→ AIM OF THE EXERCISE:
Start at the line below containing "o Ministério da" and stop at the line containing "direitos dos jogadores.". Repeat every line of that stretch exactly, and nothing outside it.

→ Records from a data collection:
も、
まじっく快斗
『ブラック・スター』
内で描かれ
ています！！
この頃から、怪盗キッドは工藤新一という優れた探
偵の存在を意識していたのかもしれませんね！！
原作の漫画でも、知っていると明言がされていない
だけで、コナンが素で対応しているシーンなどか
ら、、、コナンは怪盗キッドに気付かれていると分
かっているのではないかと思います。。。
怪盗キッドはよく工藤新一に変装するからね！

* * *

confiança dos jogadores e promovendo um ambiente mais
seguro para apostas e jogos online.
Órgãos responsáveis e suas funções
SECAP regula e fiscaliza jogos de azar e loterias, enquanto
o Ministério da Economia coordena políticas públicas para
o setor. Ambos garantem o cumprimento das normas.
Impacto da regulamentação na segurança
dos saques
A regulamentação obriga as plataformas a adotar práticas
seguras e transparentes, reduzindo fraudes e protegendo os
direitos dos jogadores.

→ TASK SOLUTION:
o Ministério da Economia coordena políticas públicas para
o setor. Ambos garantem o cumprimento das normas.
Impacto da regulamentação na segurança
dos saques
A regulamentação obriga as plataformas a adotar práticas
seguras e transparentes, reduzindo fraudes e protegendo os
direitos dos jogadores.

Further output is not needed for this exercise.